[Stored data entries]

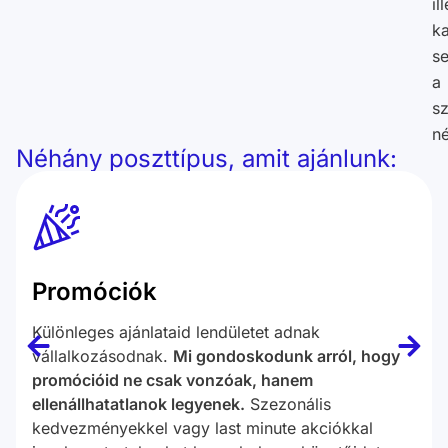
il
k
se
a
sz
né
Néhány poszttípus, amit ajánlunk:
Promóciók
Különleges ajánlataid lendületet adnak
vállalkozásodnak.
Mi gondoskodunk arról, hogy
promócióid ne csak vonzóak, hanem
ellenállhatatlanok legyenek.
Szezonális
kedvezményekkel vagy last minute akciókkal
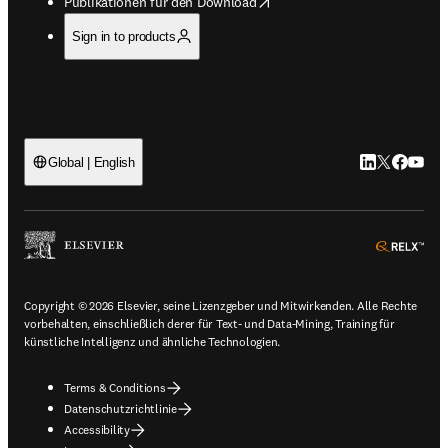
opens in new tab/window
Publikationen für den Download
Sign in to products
LinkedIn Wird 
Twitter Wir
Facebook
YouTub
Global | English
ope
Copyright © 2026 Elsevier, seine Lizenzgeber und Mitwirkenden. Alle Rechte
vorbehalten, einschließlich derer für Text- und Data-Mining, Training für
künstliche Intelligenz und ähnliche Technologien.
Terms & Conditions
Datenschutzrichtlinie
Accessibility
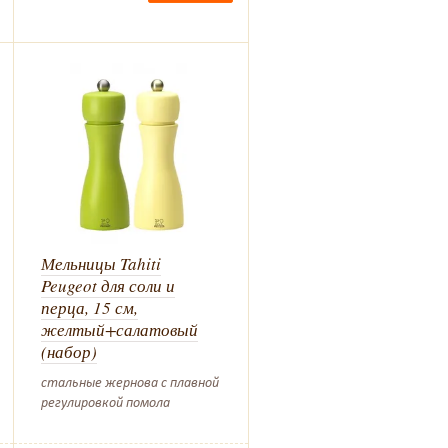
Мельницы Tahiti
Peugeot для соли и
перца, 15 см,
желтый+салатовый
(набор)
стальные жернова с плавной
регулировкой помола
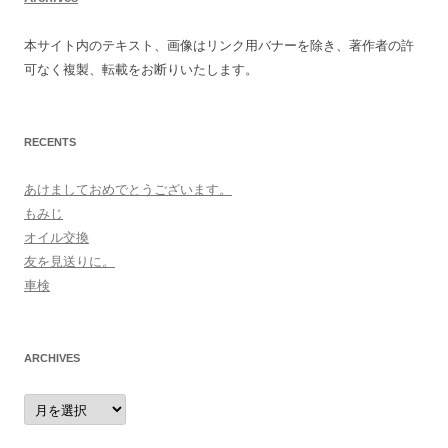
本サイト内のテキスト、画像はリンク用バナーを除き、著作者の許
可なく複製、転載をお断りいたします。
RECENTS
あけましておめでとうございます。
もみじ
オイル交換
友を見送りに。
車検
ARCHIVES
archives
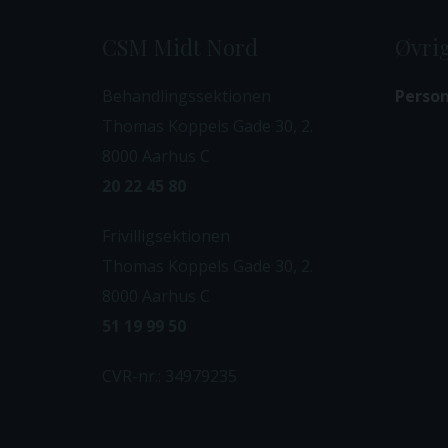
CSM Midt Nord
Øvrig
Behandlingssektionen
Person
Thomas Koppels Gade 30, 2.
8000 Aarhus C
20 22 45 80
Frivilligsektionen
Thomas Koppels Gade 30, 2.
8000 Aarhus C
51 19 99 50
CVR-nr.: 34979235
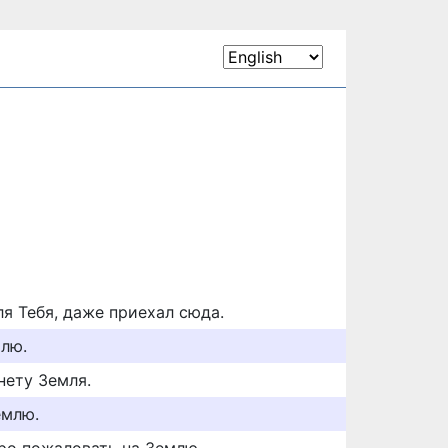
я Тебя, даже приехал сюда.
лю.
нету Земля.
емлю.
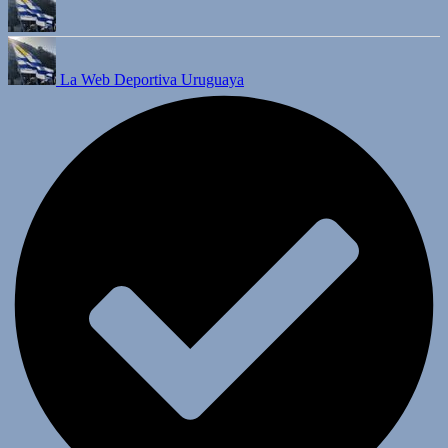
La Web Deportiva Uruguaya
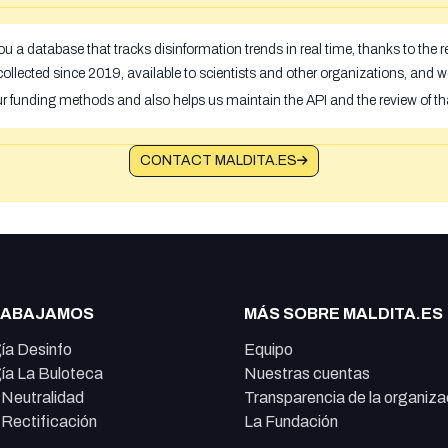
u a database that tracks disinformation trends in real time, thanks to the
ollected since 2019, available to scientists and other organizations, and w
ur funding methods and also helps us maintain the API and the review of th
CONTACT MALDITA.ES
RABAJAMOS
MÁS SOBRE MALDITA.ES
ía Desinfo
Equipo
ía La Buloteca
Nuestras cuentas
e Neutralidad
Transparencia de la organiza
e Rectificación
La Fundación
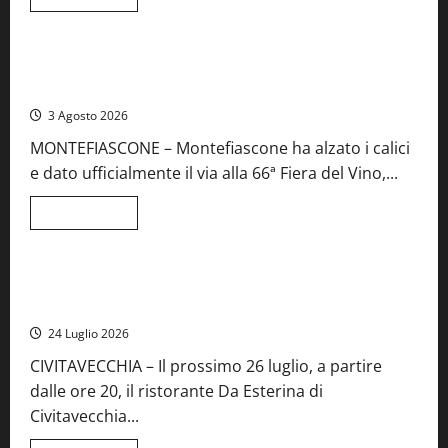
di
Viterbo
Food News
più
su
Birre
Preziose,
Montefiascone brinda alla sua Fiera del Vino: inaugurazione
aperte
da record per la 66ª edizione
le
iscrizioni
3 Agosto 2026
al
Concorso
MONTEFIASCONE – Montefiascone ha alzato i calici
regionale
del
e dato ufficialmente il via alla 66ª Fiera del Vino,...
Lazio
Leggi
Leggi tutto
di
Food News
più
su
Montefiascone
brinda
Stecca x Esterina: una serata a quattro mani tra Roma e il
alla
mare di Civitavecchia
sua
Fiera
24 Luglio 2026
del
Vino:
CIVITAVECCHIA – Il prossimo 26 luglio, a partire
inaugurazione
da
dalle ore 20, il ristorante Da Esterina di
record
per
Civitavecchia...
la
66ª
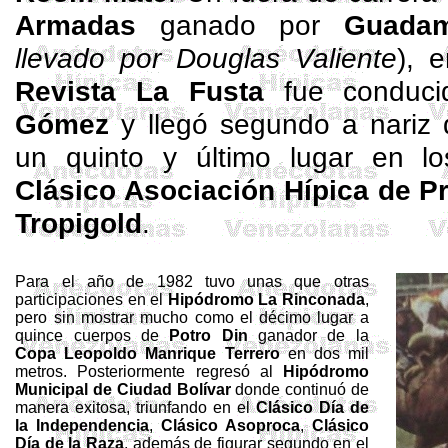
Armadas
ganado por
Guadam
llevado por Douglas Valiente
), 
Revista La Fusta
fue conduc
Gómez
y llegó segundo a nariz
un quinto y último lugar en l
Clásico Asociación Hípica de Pr
Tropigold
.
Para el año de 1982 tuvo unas que otras
participaciones en el
Hipódromo La Rinconada
,
pero sin mostrar mucho como el décimo lugar a
quince cuerpos de
Potro
Din
ganador de la
Copa Leopoldo Manrique Terrero
en dos mil
metros. Posteriormente regresó al
Hipódromo
Municipal de Ciudad Bolívar
donde continuó de
manera exitosa, triunfando en el
Clásico Día de
la Independencia
,
Clásico
Asoproca
,
Clásico
Día de la Raza
, además de figurar segundo en el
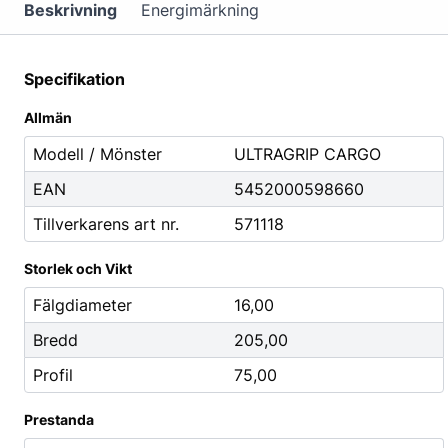
Mutterdragare
Beskrivning
Energimärkning
Nipplar
Monteringsverktyg
Specifikation
Reparationsverktyg
Allmän
Stålborstar
Modell / Mönster
ULTRAGRIP CARGO
EAN
5452000598660
Städ, Hygien & Kontor
Batterier
Tillverkarens art nr.
571118
Avfallshantering
Batteriladdni
Hygien
Fordonsbatter
Storlek och Vikt
Papper
Småbatterier
Fälgdiameter
16,00
Pennor
Startbooster
Bredd
205,00
Däcketiketter
Profil
75,00
Tejp
Prestanda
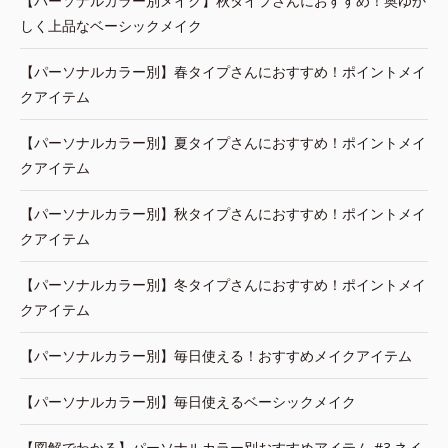
【パーソナルカラー別メイク】秋タイプさんにおすすめ！奥ゆか
しく上品なベーシックメイク
【パーソナルカラー別】春タイプさんにおすすめ！ポイントメイ
クアイテム
【パーソナルカラー別】夏タイプさんにおすすめ！ポイントメイ
クアイテム
【パーソナルカラー別】秋タイプさんにおすすめ！ポイントメイ
クアイテム
【パーソナルカラー別】冬タイプさんにおすすめ！ポイントメイ
クアイテム
【パーソナルカラー別】毎日使える！おすすめメイクアイテム
【パーソナルカラー別】毎日使えるベーシックメイク
【図解でわかる】パーソナルカラー別おすすめアイテム #3.ネイ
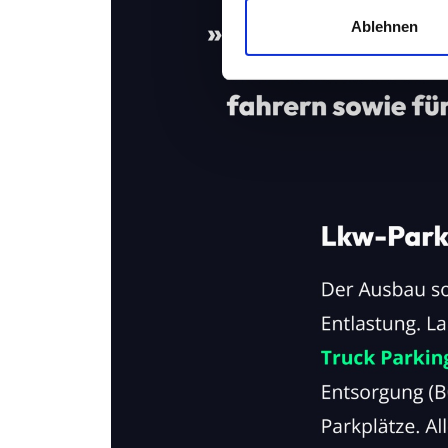
und die Zugriffe auf unsere 
Ablehnen
Website an unsere Partner fü
möglicherweise mit weiteren
der Dienste gesammelt habe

[EXERCISE PROMPT] Please work out how many lines of the records contain "Vino" and give only that number.

[WRITTEN SOLUTION] 3